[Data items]
※ ※ ※

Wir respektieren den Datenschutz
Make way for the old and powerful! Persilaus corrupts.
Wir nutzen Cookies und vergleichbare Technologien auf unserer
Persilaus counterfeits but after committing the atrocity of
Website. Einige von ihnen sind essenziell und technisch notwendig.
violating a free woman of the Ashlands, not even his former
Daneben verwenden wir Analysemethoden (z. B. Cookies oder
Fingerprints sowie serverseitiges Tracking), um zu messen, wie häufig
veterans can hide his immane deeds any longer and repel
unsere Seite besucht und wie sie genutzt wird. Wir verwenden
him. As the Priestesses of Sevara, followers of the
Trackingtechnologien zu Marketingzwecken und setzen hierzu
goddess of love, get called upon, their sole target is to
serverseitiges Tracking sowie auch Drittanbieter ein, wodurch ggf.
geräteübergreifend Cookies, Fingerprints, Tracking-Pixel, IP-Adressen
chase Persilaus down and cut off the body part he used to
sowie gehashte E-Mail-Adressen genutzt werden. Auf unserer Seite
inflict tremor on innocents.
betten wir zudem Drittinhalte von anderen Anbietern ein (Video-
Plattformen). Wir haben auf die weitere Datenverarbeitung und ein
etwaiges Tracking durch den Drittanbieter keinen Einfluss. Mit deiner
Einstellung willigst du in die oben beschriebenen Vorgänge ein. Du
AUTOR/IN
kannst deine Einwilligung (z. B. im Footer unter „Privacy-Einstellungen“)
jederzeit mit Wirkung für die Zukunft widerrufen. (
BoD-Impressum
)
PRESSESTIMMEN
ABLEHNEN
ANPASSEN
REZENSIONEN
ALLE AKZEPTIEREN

※ ※ ※

● What is being asked:
Above are the entries. Output exactly the lines beginning with the line that has "Website. Einige von" and ending with the line that has "sowie gehashte E-Mail-Adressen".

● Written solution:
Website. Einige von ihnen sind essenziell und technisch notwendig.
violating a free woman of the Ashlands, not even his former
Daneben verwenden wir Analysemethoden (z. B. Cookies oder
Fingerprints sowie serverseitiges Tracking), um zu messen, wie häufig
veterans can hide his immane deeds any longer and repel
unsere Seite besucht und wie sie genutzt wird. Wir verwenden
him. As the Priestesses of Sevara, followers of the
Trackingtechnologien zu Marketingzwecken und setzen hierzu
goddess of love, get called upon, their sole target is to
serverseitiges Tracking sowie auch Drittanbieter ein, wodurch ggf.
geräteübergreifend Cookies, Fingerprints, Tracking-Pixel, IP-Adressen
chase Persilaus down and cut off the body part he used to
sowie gehashte E-Mail-Adressen genutzt werden. Auf unserer Seite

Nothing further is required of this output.